- To do
In the entries that follow, find each line with the word "những" and copy it.

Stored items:
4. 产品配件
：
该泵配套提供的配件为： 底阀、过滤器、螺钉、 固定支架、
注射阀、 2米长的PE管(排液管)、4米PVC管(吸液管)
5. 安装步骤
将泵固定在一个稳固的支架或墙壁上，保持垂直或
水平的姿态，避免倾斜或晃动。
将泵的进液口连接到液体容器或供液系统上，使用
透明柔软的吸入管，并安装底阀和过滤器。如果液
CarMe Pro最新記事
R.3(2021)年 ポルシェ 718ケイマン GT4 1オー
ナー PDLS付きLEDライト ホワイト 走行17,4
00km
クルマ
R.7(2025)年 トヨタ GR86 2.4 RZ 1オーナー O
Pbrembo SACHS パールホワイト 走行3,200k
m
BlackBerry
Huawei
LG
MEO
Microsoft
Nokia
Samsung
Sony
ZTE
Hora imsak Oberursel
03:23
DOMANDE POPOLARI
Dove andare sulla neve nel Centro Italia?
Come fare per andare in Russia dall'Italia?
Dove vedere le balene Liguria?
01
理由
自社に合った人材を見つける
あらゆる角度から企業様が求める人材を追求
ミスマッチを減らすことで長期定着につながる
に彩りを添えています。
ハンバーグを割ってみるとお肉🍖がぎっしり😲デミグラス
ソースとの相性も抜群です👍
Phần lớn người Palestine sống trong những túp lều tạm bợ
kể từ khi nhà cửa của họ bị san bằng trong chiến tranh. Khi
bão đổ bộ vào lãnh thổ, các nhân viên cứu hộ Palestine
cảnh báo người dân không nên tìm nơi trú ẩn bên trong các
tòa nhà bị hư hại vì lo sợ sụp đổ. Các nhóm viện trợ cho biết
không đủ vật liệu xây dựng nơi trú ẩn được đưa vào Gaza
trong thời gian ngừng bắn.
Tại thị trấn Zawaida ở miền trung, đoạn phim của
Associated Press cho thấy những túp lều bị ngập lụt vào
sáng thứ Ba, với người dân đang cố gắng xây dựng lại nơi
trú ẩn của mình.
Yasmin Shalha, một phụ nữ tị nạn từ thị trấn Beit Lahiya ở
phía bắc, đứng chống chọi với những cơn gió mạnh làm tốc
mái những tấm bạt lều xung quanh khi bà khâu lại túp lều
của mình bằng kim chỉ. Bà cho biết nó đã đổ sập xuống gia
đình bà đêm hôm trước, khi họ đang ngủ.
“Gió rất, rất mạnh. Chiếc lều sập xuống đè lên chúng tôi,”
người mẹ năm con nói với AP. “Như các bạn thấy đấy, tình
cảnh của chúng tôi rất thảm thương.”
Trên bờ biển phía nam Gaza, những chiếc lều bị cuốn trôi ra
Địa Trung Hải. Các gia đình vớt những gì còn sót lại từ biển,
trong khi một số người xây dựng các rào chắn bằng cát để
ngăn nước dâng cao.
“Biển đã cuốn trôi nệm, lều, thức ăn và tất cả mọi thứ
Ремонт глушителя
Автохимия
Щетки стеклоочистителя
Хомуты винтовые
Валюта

- Answer for this exercise
Phần lớn người Palestine sống trong những túp lều tạm bợ
Associated Press cho thấy những túp lều bị ngập lụt vào
phía bắc, đứng chống chọi với những cơn gió mạnh làm tốc
mái những tấm bạt lều xung quanh khi bà khâu lại túp lều
Trên bờ biển phía nam Gaza, những chiếc lều bị cuốn trôi ra
Địa Trung Hải. Các gia đình vớt những gì còn sót lại từ biển,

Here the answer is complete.